- [ASSIGNED TASK]:
Which lines in the records below contain the word "Boban"? Return each of them.

(DATA LISTING Opens)

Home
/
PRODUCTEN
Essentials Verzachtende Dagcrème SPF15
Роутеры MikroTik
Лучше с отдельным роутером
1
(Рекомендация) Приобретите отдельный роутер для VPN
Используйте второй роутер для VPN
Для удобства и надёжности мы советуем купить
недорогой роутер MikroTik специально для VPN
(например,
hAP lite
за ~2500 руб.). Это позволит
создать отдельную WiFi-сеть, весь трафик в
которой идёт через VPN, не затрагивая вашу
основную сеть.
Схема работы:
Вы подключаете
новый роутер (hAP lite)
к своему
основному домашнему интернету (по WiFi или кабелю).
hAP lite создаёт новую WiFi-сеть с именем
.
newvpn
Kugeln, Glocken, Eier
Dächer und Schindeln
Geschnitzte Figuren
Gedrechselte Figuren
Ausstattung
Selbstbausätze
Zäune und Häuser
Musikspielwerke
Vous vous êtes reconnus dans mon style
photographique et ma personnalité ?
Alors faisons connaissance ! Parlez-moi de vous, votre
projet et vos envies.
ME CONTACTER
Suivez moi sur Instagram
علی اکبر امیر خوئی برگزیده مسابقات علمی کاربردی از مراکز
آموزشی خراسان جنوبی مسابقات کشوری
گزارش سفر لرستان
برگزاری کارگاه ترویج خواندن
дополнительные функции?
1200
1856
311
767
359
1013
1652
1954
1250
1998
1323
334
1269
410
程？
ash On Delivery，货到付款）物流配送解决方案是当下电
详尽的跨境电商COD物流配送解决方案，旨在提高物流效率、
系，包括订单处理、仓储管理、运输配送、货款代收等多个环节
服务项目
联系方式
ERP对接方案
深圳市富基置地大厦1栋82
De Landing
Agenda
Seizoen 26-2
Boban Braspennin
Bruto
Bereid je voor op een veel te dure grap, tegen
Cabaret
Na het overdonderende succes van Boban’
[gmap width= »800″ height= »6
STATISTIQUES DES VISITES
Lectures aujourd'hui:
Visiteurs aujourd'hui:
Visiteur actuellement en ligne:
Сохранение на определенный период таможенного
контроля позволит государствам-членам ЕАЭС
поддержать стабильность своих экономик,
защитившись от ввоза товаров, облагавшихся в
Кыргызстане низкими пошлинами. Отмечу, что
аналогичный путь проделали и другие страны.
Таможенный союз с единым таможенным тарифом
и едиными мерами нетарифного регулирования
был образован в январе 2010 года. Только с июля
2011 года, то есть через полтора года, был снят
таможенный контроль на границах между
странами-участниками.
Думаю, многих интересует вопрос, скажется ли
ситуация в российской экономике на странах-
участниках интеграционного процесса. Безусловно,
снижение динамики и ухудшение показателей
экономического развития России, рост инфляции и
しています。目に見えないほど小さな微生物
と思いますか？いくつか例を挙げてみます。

(DATA LISTING Closes)
(DATA LISTING Opens)

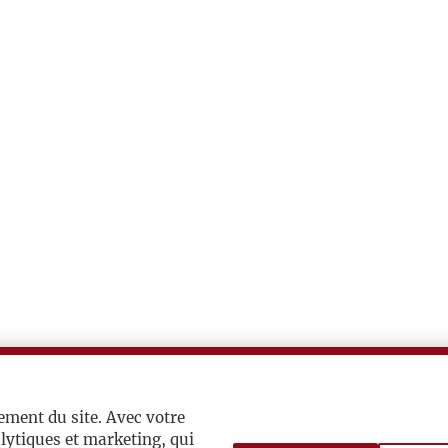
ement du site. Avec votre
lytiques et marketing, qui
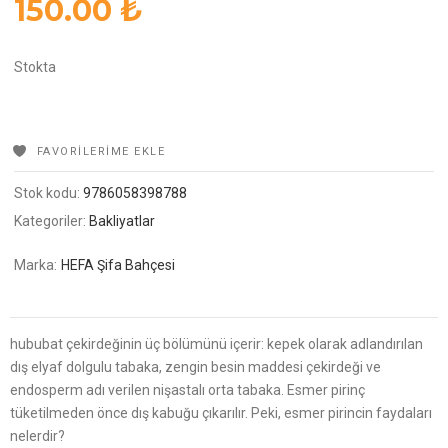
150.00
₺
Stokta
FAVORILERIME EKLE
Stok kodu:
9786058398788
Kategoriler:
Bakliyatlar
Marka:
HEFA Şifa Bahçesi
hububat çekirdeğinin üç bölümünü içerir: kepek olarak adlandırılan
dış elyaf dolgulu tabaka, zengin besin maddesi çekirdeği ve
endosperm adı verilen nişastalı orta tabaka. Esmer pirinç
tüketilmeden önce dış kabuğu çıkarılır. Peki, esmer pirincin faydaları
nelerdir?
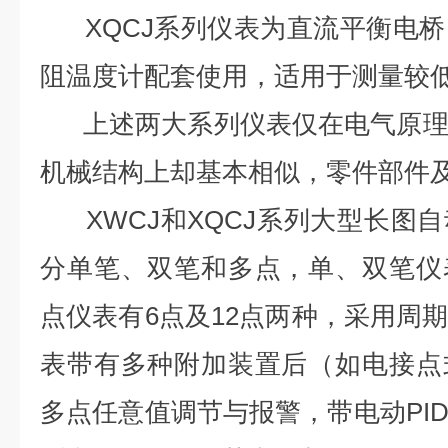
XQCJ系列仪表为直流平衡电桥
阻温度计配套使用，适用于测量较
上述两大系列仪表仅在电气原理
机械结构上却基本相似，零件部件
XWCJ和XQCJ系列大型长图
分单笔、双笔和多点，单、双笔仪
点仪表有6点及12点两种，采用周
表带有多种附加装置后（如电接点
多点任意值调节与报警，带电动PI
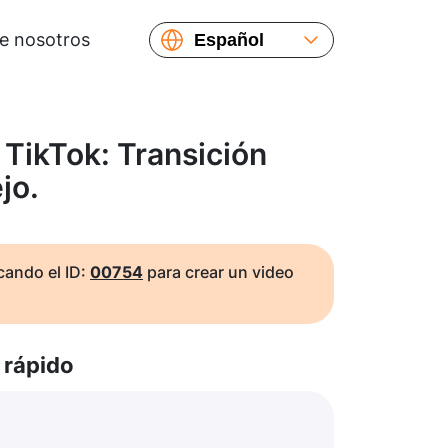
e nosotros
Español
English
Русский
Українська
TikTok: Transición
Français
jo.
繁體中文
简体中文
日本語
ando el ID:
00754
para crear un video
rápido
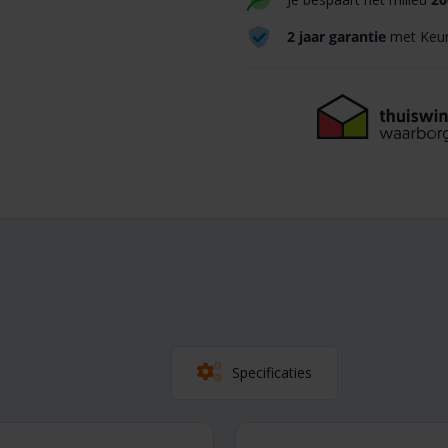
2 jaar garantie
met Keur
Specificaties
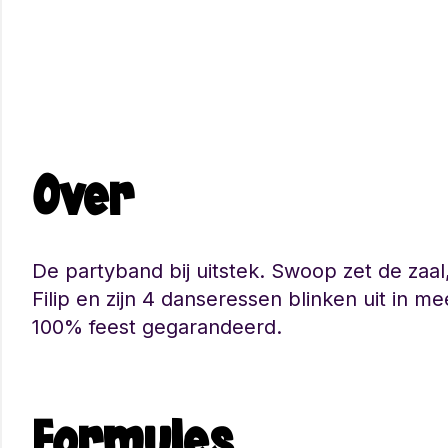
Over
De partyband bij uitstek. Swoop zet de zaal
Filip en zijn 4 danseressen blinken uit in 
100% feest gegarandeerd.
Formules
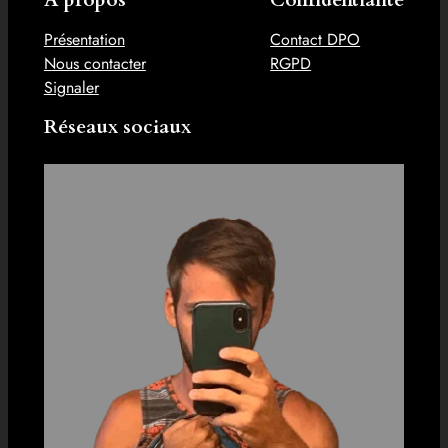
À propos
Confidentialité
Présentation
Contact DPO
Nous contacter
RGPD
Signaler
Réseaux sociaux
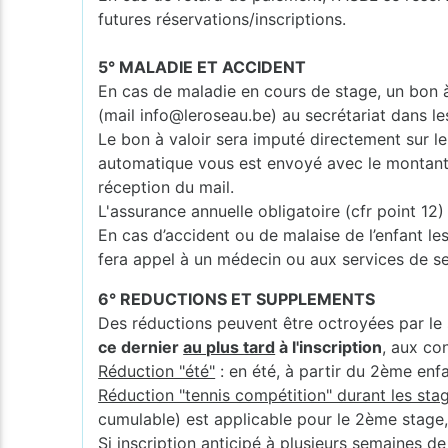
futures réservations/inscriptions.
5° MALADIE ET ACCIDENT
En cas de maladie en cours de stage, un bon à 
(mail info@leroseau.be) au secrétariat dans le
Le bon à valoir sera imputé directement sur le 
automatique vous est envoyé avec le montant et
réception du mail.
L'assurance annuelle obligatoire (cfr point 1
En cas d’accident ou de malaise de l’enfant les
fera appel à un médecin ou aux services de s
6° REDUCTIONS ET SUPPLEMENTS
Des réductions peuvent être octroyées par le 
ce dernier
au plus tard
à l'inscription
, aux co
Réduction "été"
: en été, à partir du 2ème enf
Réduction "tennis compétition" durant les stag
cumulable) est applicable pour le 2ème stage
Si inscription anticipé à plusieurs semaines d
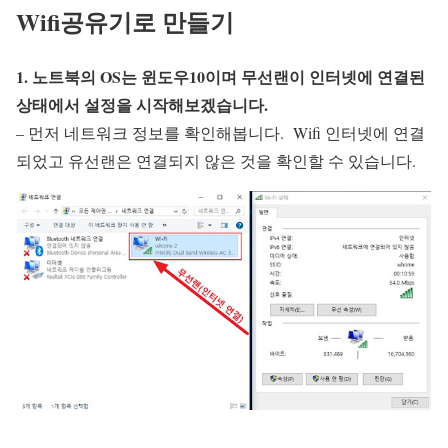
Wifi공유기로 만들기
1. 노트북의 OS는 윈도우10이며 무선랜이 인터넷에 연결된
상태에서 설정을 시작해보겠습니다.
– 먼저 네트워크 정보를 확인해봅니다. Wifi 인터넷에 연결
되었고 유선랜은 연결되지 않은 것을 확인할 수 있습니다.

(DATA LISTING Closes)
(DATA LISTING Opens)

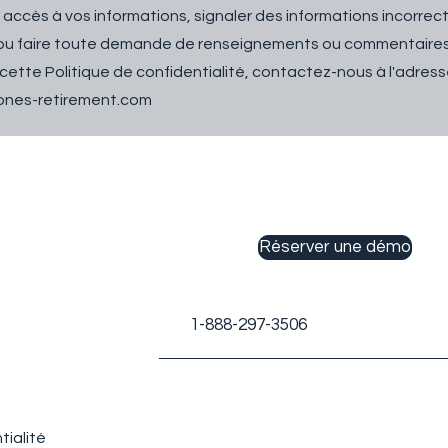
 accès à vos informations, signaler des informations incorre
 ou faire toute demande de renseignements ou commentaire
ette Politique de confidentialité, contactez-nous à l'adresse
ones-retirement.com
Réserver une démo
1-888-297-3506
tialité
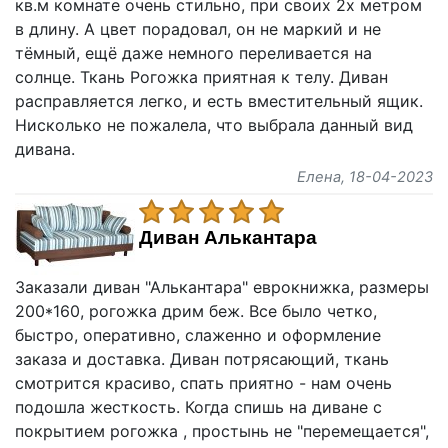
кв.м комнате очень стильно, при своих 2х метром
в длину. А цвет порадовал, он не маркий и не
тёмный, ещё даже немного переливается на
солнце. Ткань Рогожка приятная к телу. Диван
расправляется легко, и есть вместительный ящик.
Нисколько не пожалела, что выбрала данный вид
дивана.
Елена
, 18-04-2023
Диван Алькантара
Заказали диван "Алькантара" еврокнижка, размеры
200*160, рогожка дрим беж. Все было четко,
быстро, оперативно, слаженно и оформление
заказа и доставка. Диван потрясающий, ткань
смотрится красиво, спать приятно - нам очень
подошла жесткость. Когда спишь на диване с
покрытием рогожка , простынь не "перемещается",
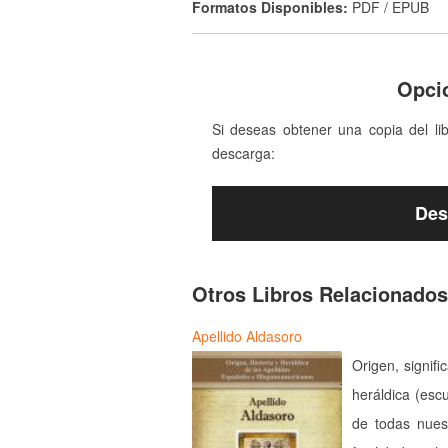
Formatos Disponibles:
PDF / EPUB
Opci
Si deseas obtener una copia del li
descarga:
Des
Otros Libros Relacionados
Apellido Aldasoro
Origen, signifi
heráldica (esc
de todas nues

(DATA LISTING Closes)

- [OUTPUT OF THE EXERCISE]:
Boban Braspennin
Na het overdonderende succes van Boban’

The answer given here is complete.